Papers in the Biological Sciences

 

Date of this Version

2021

Document Type

Article

Citation

Journal of Ecology 109 (1), 218-233 (https://doi.org/10.1111/1365-2745.13466)

doi: 10.1111/1365-2745.13466

Comments

This is the author manuscript accepted for publication

Abstract

1. Understanding the fitness consequences of different life histories is critical for explaining their diversity and for predicting effects of changing environmental conditions. However, current theory on plant life histories relies on phenomenological, rather than mechanistic, models of resource production.

2. We combined a well-supported mechanistic model of ontogenetic growth that incorporates differences in the size-dependent scaling of gross resource production and maintenance costs with a dynamic optimization model to predict schedules of reproduction and prolonged dormancy (plants staying below ground for ≥ 1 growing season) that maximize lifetime offspring production.

3. Our model makes three novel predictions: First, maintenance costs strongly influence the conditions under which a monocarpic or polycarpic life history evolves and how resources should be allocated to reproduction by polycarpic plants. Second, in contrast to previous theory, our model allows plants to compensate for low survival conditions by allocating a larger proportion of resources to storage and thereby improving overwinter survival. Incorporating this ecological mechanism in the model is critically important because without it our model never predicts significant investment into storage, which is inconsistent with empirical observations. Third, our model predicts that prolonged dormancy may evolve solely in response to resource allocation tradeoffs.

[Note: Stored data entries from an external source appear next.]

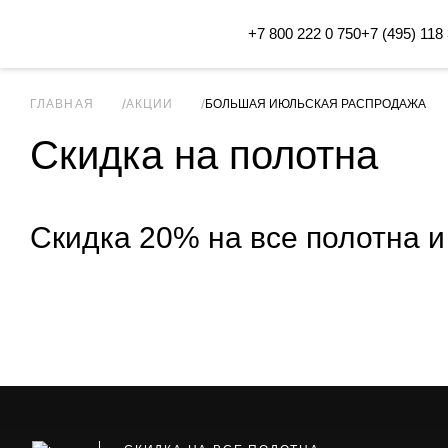
+7 800 222 0 750
+7 (495) 118
ГЛАВНАЯ
АКЦИИ
БОЛЬШАЯ ИЮЛЬСКАЯ РАСПРОДАЖА
Скидка на полотна
Скидка 20% на все полотна и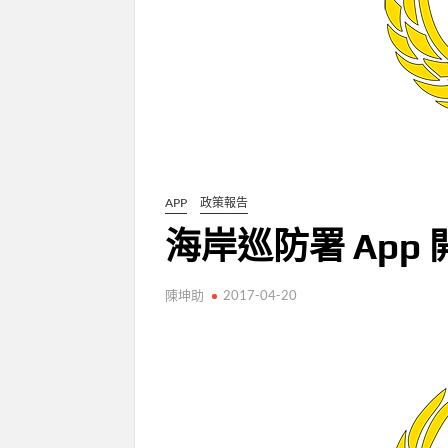
APP
政策報告
海岸巡防署 App 開
陳坤助
2017-04-20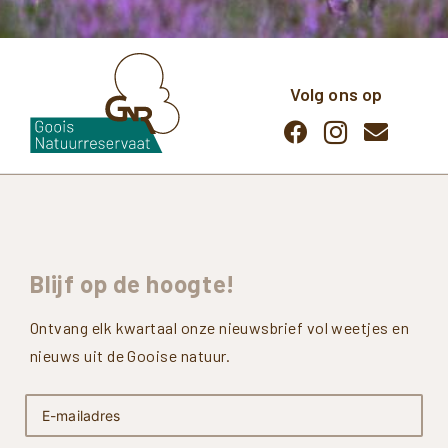
Volg ons op
Blijf
op
de
hoogte!
Ontvang elk kwartaal onze nieuwsbrief vol weetjes en
nieuws uit de Gooise natuur.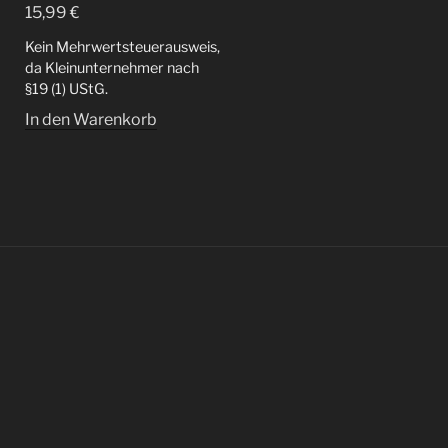
15,99
€
Kein Mehrwertsteuerausweis,
da Kleinunternehmer nach
§19 (1) UStG.
In den Warenkorb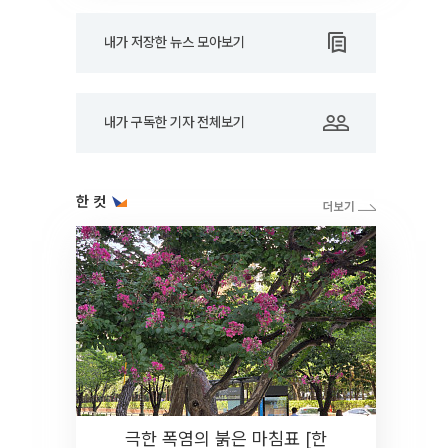
내가 저장한 뉴스 모아보기
내가 구독한 기자 전체보기
한 컷
극한 폭염의 붉은 마침표 [한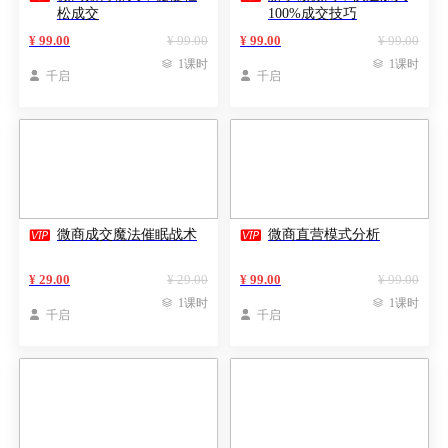
松成交
100%成交技巧
¥ 99.00
¥ 99.00
¥ 99.00
¥ 99.00

1课时

1课时

千启

千启


微商成交魔法催眠战术
微商直营模式分析
¥ 29.00
¥ 29.00
¥ 99.00
¥ 99.00

1课时

1课时

千启

千启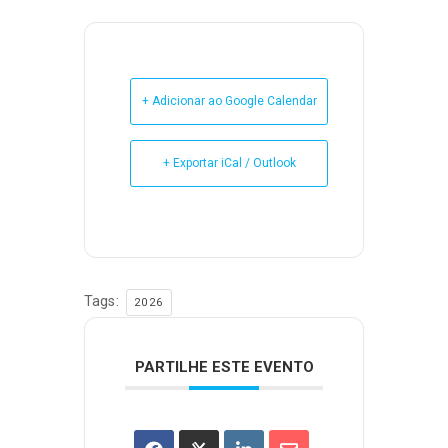
+ Adicionar ao Google Calendar
+ Exportar iCal / Outlook
Tags:
2026
PARTILHE ESTE EVENTO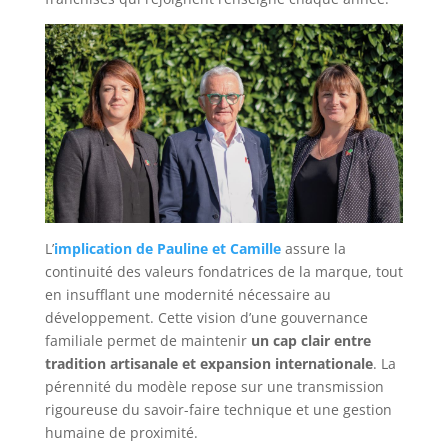
L’
implication de Pauline et Camille
assure la
continuité des valeurs fondatrices de la marque, tout
en insufflant une modernité nécessaire au
développement. Cette vision d’une gouvernance
familiale permet de maintenir
un cap clair entre
tradition artisanale et expansion internationale
. La
pérennité du modèle repose sur une transmission
rigoureuse du savoir-faire technique et une gestion
humaine de proximité.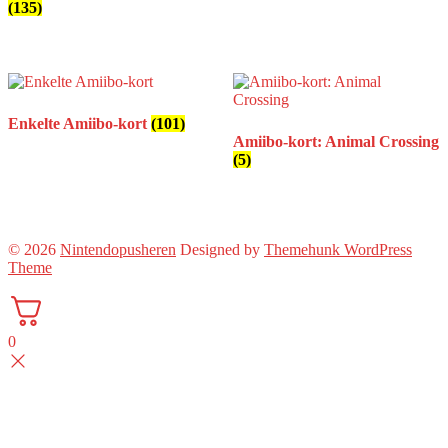
(135)
Enkelte Amiibo-kort
(101)
Amiibo-kort: Animal Crossing
(5)
© 2026
Nintendopusheren
Designed by
Themehunk WordPress
Theme
0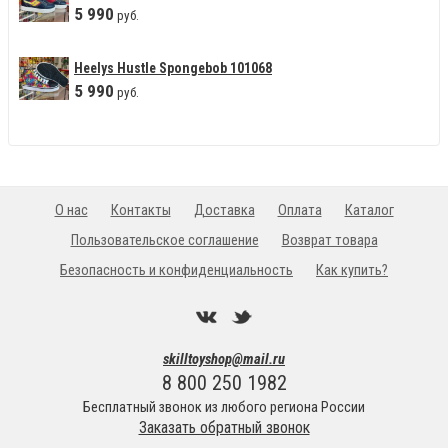
5
990
руб.
Heelys Hustle Spongebob 101068
5
990
руб.
О нас
Контакты
Доставка
Оплата
Каталог
Пользовательское соглашение
Возврат товара
Безопасность и конфиденциальность
Как купить?
skilltoyshop@mail.ru
8 800 250 1982
Бесплатный звонок из любого региона России
Заказать обратный звонок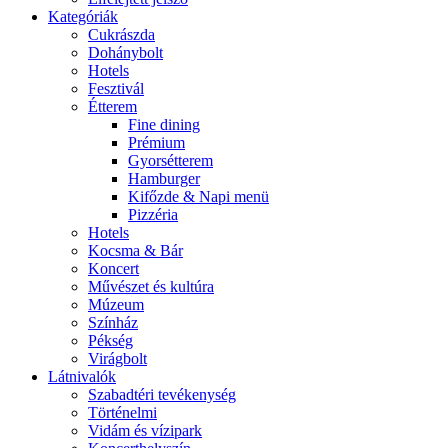
Kategóriák
Cukrászda
Dohánybolt
Hotels
Fesztivál
Étterem
Fine dining
Prémium
Gyorsétterem
Hamburger
Kifőzde & Napi menü
Pizzéria
Hotels
Kocsma & Bár
Koncert
Művészet és kultúra
Múzeum
Színház
Pékség
Virágbolt
Látnivalók
Szabadtéri tevékenység
Történelmi
Vidám és vízipark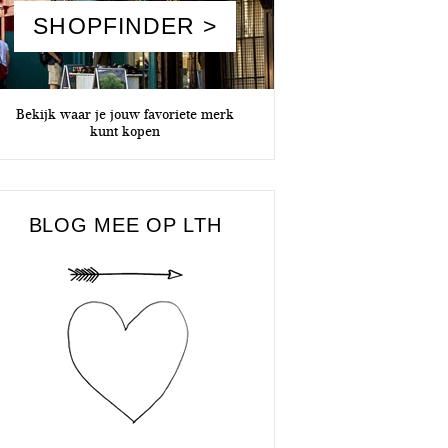
SHOPFINDER >
Bekijk waar je jouw favoriete merk
kunt kopen
BLOG MEE OP LTH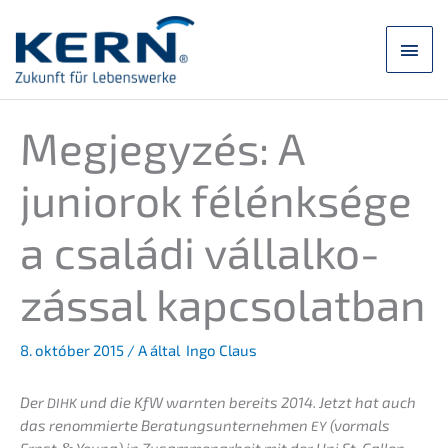
Ugrás
a
Főm
tartalomra
Megjegy­zés: A
junior­ok félénk­sé­ge
a csalá­di vállal­ko­
zás­sal kapcsolatban
8. október 2015
/ A által
Ingo Claus
Der
und die KfW warnten bereits 2014. Jetzt hat auch
DIHK
das renom­mier­te Beratungs­un­ter­neh­men
(vormals
EY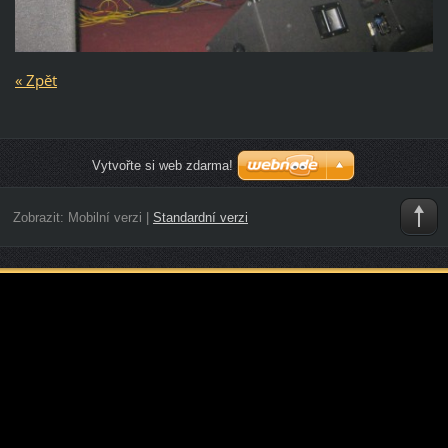
« Zpět
Vytvořte si web zdarma!
Zobrazit:
Mobilní verzi
|
Standardní verzi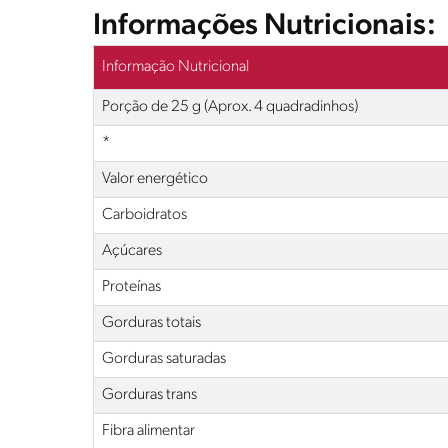
Informações Nutricionais:
Informação Nutricional
Porção de 25 g (Aprox. 4 quadradinhos)
*
Valor energético
Carboidratos
Açúcares
Proteínas
Gorduras totais
Gorduras saturadas
Gorduras
trans
Fibra alimentar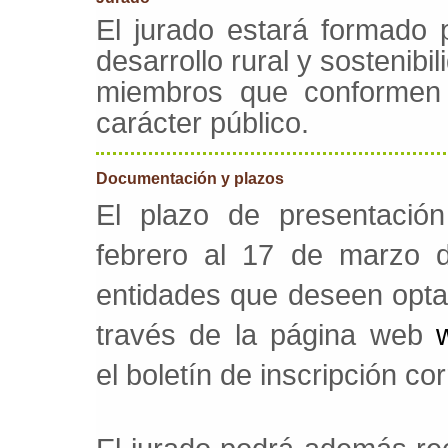
El jurado estará formado 
desarrollo rural y sostenibi
miembros que conformen 
carácter público.
Documentación y plazos
El plazo de presentació
febrero al 17 de marzo 
entidades que deseen opta
través de la página web
el boletín de inscripción 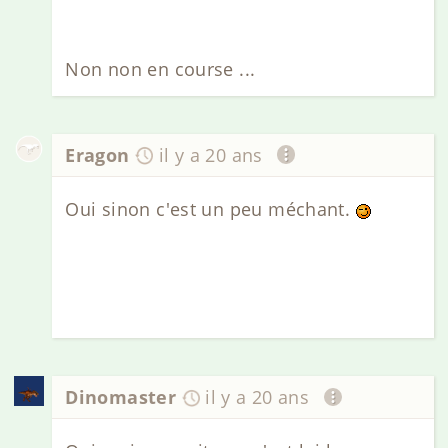
Non non en course ...
Eragon
il y a 20 ans
Oui sinon c'est un peu méchant.
Dinomaster
il y a 20 ans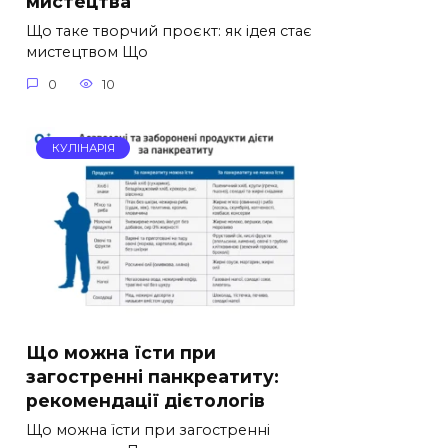
мистецтва
Що таке творчий проєкт: як ідея стає
мистецтвом Що
0
10
КУЛІНАРІЯ
Що можна їсти при
загостренні панкреатиту:
рекомендації дієтологів
Що можна їсти при загостренні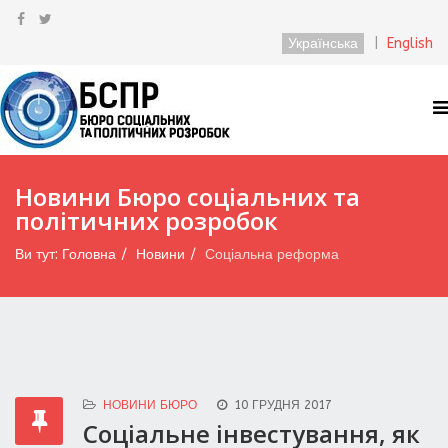
Українська
|
English
Новини Бюро соціальних та
політичних розробок
Ви тут:
Головна
Новини
Соціальна реформа
НОВИНИ БЮРО
10 ГРУДНЯ 2017
Соціальне інвестування, як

4. Significance: Our findings reveal that maintenance costs and the effects of resource allocation on survival are primary determinants of the fitness consequences of different life history strategies, yet previous theory on plant life history evolution has largely ignored these factors. Our findings also validate recent arguments that prolonged dormancy may be an optimal response to costs of sprouting. These findings have broad implications for understanding patterns of plant life history variation and predicting plant responses to changing environments.